RBA publica Una breve historia del mundo en 47 fronteras, la rompedora obra con la que el periodista británico Jonn Elledge, columnista del New Statestman y antiguo responsable de la web CityMetric (especializada en urbanismo), propone contar la historia del mundo de una forma singular: a través de las líneas que separan a unos países de otros.
Óscar Herradón ©

Un libro muy necesario precisamente ahora que algunas fronteras están que arden (pensemos todo lo que está pasando en Ceuta), 47 vibrantes capítulos de unas cinco páginas cada uno, repartidas en tres bloques que arrojan datos realmente sorprendentes. El primero, bajo el epígrafe de «Historias», recorre cómo ha cambiado el mapa del mundo desde los registros más antiguos; el segundo, «Legados», se detiene en cuestiones fronterizas insólitas o esotéricas heredadas de generaciones anteriores; el tercero, «Externalidades», amplía el foco hacia asuntos como la línea internacional de cambio de fecha, el porqué del meridiano de Greenwich o la disputa sobre a quién pertenece la Antártida.
Si nos detenemos en el capítulo inicial dedicado a la frontera entre el Alto y el Bajo Egipto –que sitúa en el cuarto milenio antes de Cristo–, una de las revelaciones más llamativas del libro es el hecho de que la idea del estado-nación moderno, tal y como hoy lo entendemos, apenas tiene trescientos años de antigüedad, y que el mundo no estuvo ordenado en un mosaico de estados definidos hasta un periodo sorprendentemente reciente.
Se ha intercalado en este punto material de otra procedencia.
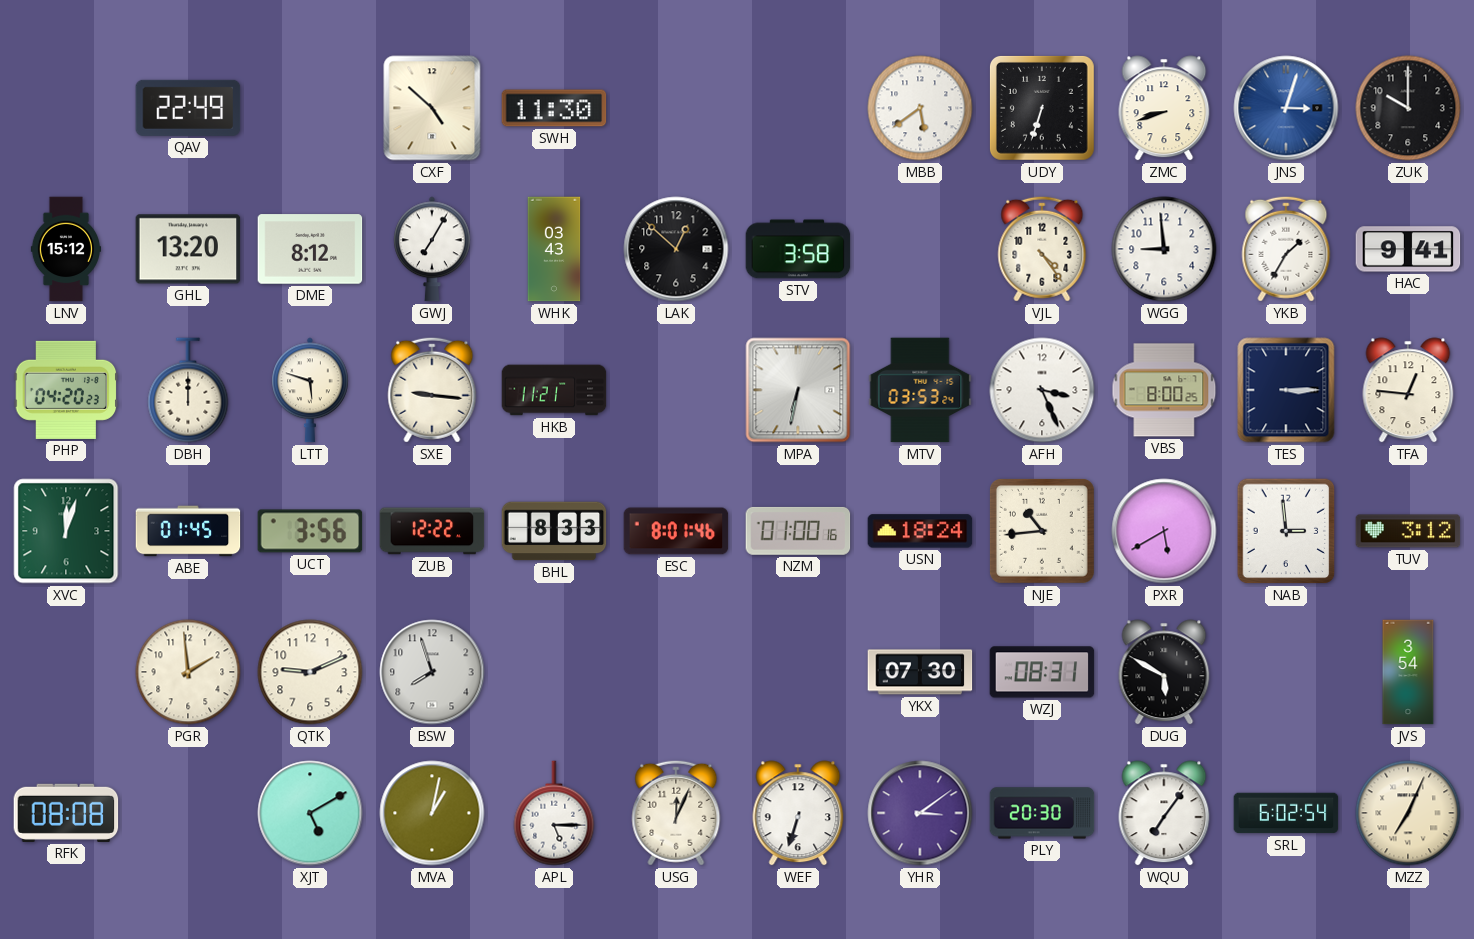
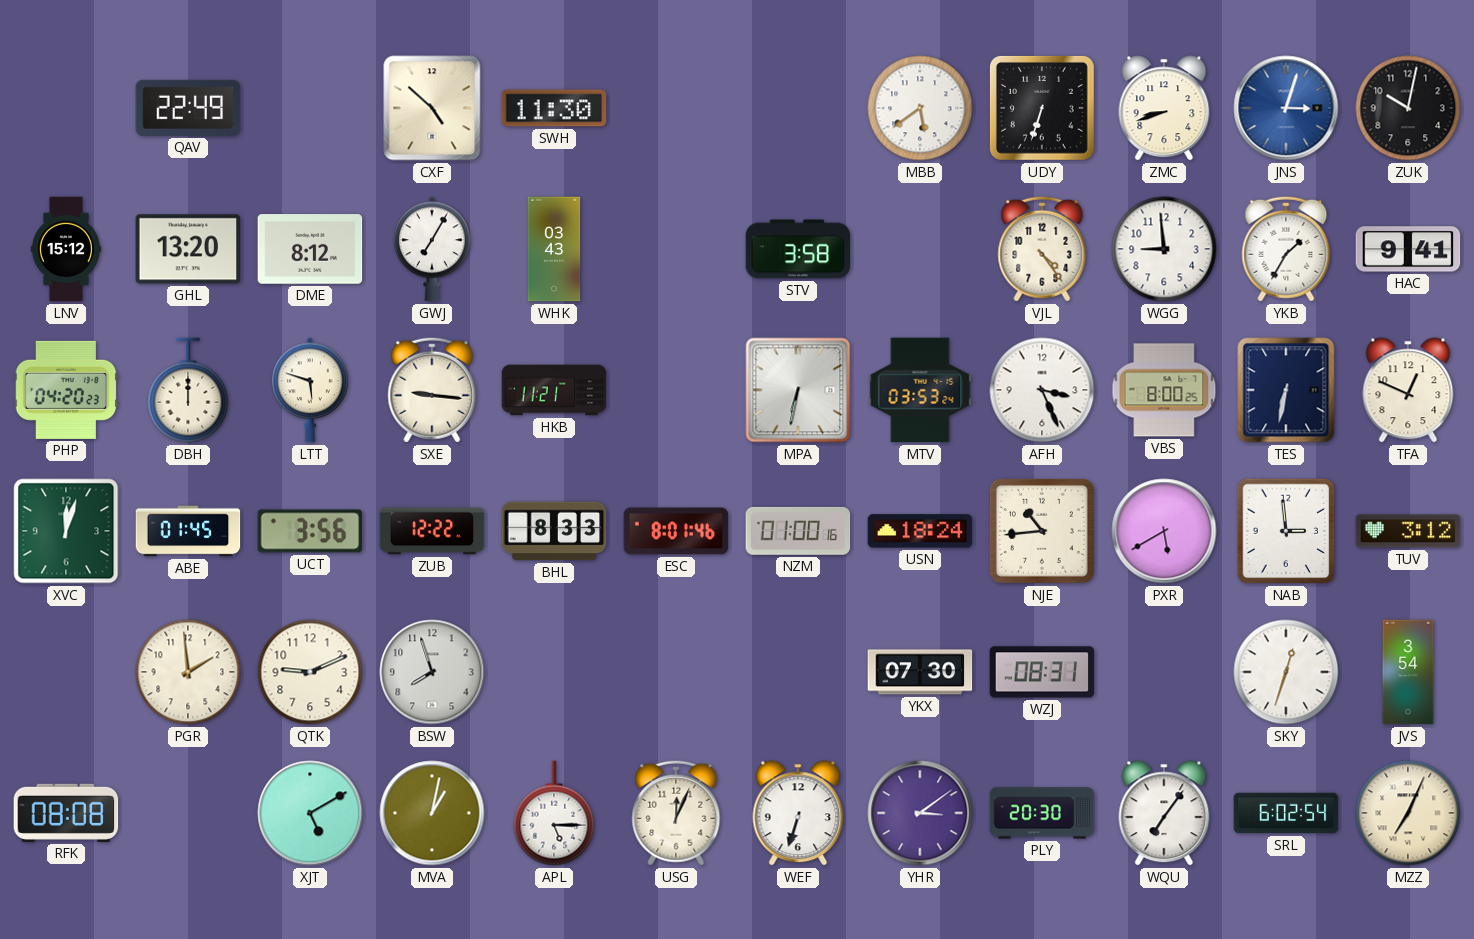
ZUK: 10:00 -> 10:02
LAK: 12:52 -> none
TES: 3:15 -> 6:32
TFA: 12:46 -> 12:49
DUG: 5:50 -> none
SKY: none -> 12:33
Un volumen preñado de anécdotas
Entre las curiosidades que jalonan sus páginas podemos citar tres ejemplos especialmente vistosos: los intentos romanos de definir hasta dónde llegaba la civilización, el acuerdo secreto entre británicos y franceses para repartirse el Imperio otomano durante la Primera Guerra Mundial, y la razón –una guerra perdida en el siglo XIX que dejó al país sin costa– por la que Bolivia, a pesar de no tener salida al mar, sigue manteniendo una armada. Otro hecho destacable es la disputa entre Richard Branson y Jeff Bezos sobre si el vuelo suborbital de Branson en julio de 2021 llegó realmente a tocar el límite del espacio, fijado por convención en los cien kilómetros de altura, frente a los aproximadamente ochenta y seis kilómetros que alcanzó su nave.
Mencionaremos brevemente, sin descubrir demasiado (lo que hay que hacer es sumergirse sin falta en el libro) otros casos incluidos en el bloque de legados actuales: los enclaves de un país dentro de otro, las razones históricas detrás de la existencia de microestados, la curiosa forma cuadrada del Distrito de Columbia en Washington –trazada originalmente entre dos estados– o la partición de Corea. Elledge aborda con cautela declarada los asuntos más sensibles, como el conflicto entre Israel y Palestina, hoy en el ojo del huracán y centro de una de las mayores crisis humanitarias de las últimas décadas, del que llega a escribir que temía abordarlo, y se muestra más cómodo, en cambio, narrando curiosidades como las estaciones fantasma del metro berlinés durante la división de la ciudad en tiempos del Telón de Acero.
Su tono es desenfadado, quizá uno de sus mayores aciertos, con un lenguaje sencillo y asequible que, a pesar de estar trufado de datos y fechas, no resulta denso en ningún momento. La edición incorpora una serie de mapas realizados por Tim Peters que ilustran a la perfección la complejidad de esos mundos de frontera que nos rodean.